Where a line in the listing contains the string "again", copy that line out.

#### LISTED RECORDS:
──────────

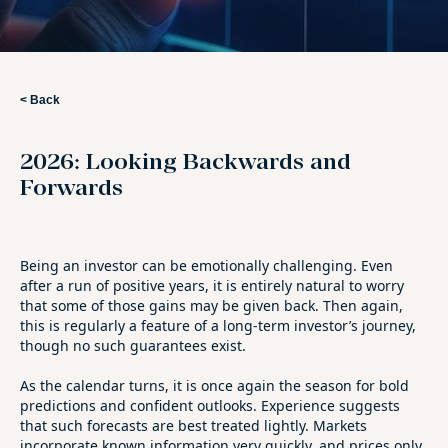
< Back
2026: Looking Backwards and
Forwards
Being an investor can be emotionally challenging. Even
after a run of positive years, it is entirely natural to worry
that some of those gains may be given back. Then again,
this is regularly a feature of a long-term investor’s journey,
though no such guarantees exist.
As the calendar turns, it is once again the season for bold
predictions and confident outlooks. Experience suggests
that such forecasts are best treated lightly. Markets
incorporate known information very quickly, and prices only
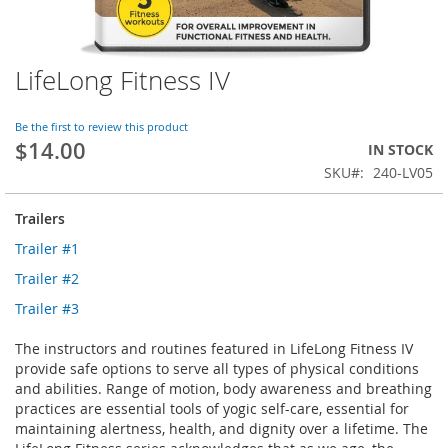
LifeLong Fitness IV
Skip
to
the
Be the first to review this product
beginning
$14.00
IN STOCK
of
SKU
240-LV05
the
images
gallery
Trailers
Trailer #1
Trailer #2
Trailer #3
The instructors and routines featured in LifeLong Fitness IV
provide safe options to serve all types of physical conditions
and abilities. Range of motion, body awareness and breathing
practices are essential tools of yogic self-care, essential for
maintaining alertness, health, and dignity over a lifetime. The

──────────

#### RESPONSE TO THE TASK:
that some of those gains may be given back. Then again,
As the calendar turns, it is once again the season for bold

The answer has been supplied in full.